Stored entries

BEGIN

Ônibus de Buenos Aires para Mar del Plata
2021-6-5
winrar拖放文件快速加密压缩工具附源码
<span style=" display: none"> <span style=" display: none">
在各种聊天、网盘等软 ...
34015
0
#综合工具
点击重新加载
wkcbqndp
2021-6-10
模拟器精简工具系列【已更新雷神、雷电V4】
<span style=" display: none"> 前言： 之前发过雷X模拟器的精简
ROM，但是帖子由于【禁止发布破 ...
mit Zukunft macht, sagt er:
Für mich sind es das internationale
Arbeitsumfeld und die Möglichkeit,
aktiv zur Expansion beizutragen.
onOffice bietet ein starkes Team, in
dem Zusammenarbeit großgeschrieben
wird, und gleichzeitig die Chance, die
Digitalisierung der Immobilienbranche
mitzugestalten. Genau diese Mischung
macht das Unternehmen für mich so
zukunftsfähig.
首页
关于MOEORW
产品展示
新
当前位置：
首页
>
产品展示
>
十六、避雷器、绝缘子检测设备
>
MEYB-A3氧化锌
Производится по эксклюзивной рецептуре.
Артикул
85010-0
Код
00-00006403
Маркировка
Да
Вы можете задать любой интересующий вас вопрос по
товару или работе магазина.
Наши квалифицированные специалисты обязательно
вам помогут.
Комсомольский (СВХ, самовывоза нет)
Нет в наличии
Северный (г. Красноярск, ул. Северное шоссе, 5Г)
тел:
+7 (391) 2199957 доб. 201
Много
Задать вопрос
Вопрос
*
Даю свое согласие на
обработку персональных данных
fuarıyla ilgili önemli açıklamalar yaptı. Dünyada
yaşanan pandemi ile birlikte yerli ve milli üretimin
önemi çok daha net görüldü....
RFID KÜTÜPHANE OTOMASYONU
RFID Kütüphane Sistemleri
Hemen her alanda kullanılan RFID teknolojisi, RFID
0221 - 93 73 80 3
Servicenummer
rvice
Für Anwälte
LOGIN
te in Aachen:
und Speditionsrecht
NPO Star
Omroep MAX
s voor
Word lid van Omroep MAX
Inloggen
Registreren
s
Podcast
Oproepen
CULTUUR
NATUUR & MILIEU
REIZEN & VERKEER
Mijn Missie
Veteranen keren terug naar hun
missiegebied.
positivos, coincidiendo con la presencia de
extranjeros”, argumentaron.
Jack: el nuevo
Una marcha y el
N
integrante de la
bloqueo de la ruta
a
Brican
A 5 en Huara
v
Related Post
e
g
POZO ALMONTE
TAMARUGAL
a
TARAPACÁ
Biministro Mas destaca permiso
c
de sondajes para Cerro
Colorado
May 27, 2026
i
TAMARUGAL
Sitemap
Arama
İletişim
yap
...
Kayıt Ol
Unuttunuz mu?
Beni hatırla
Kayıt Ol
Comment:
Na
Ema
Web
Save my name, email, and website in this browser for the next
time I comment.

END

● Exercise requirements
Within these records, how many lines include the word "none"? The reply should be that number alone.

● The answer
2